◆ INSTRUCTIONS FOR THE TASK:
Beginning with the line that has "ANNÉE DE L’ÉDUCATION", please write out each remaining line of the listing below, word for word.

◆ PROVIDED ENTRIES:
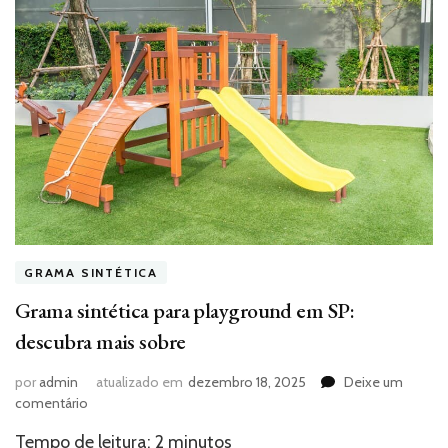
GRAMA SINTÉTICA
Grama sintética para playground em SP:
descubra mais sobre
por
admin
atualizado em
dezembro 18, 2025
Deixe um
em
comentário
Grama
Tempo de leitura:
2
minutos
sintética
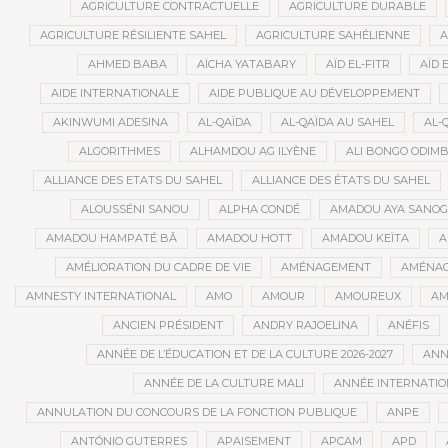
AGRICULTURE CONTRACTUELLE
AGRICULTURE DURABLE
AGRICULTURE RÉSILIENTE SAHEL
AGRICULTURE SAHÉLIENNE
A
AHMED BABA
AÏCHA YATABARY
AÏD EL-FITR
AÏD 
AIDE INTERNATIONALE
AIDE PUBLIQUE AU DÉVELOPPEMENT
AKINWUMI ADESINA
AL-QAÏDA
AL-QAÏDA AU SAHEL
AL-
ALGORITHMES
ALHAMDOU AG ILYÈNE
ALI BONGO ODIM
ALLIANCE DES ETATS DU SAHEL
ALLIANCE DES ÉTATS DU SAHEL
ALOUSSÉNI SANOU
ALPHA CONDÉ
AMADOU AYA SANO
AMADOU HAMPATÉ BÂ
AMADOU HOTT
AMADOU KEÏTA
A
AMÉLIORATION DU CADRE DE VIE
AMÉNAGEMENT
AMÉNAG
AMNESTY INTERNATIONAL
AMO
AMOUR
AMOUREUX
AM
ANCIEN PRÉSIDENT
ANDRY RAJOELINA
ANÉFIS
ANNÉE DE L’ÉDUCATION ET DE LA CULTURE 2026-2027
ANNÉ
ANNÉE DE LA CULTURE MALI
ANNÉE INTERNATION
ANNULATION DU CONCOURS DE LA FONCTION PUBLIQUE
ANPE
ANTÓNIO GUTERRES
APAISEMENT
APCAM
APD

◆ WRITTEN SOLUTION:
ANNÉE DE L’ÉDUCATION ET DE LA CULTURE 2026-2027
ANNÉ
ANNÉE DE LA CULTURE MALI
ANNÉE INTERNATION
ANNULATION DU CONCOURS DE LA FONCTION PUBLIQUE
ANPE
ANTÓNIO GUTERRES
APAISEMENT
APCAM
APD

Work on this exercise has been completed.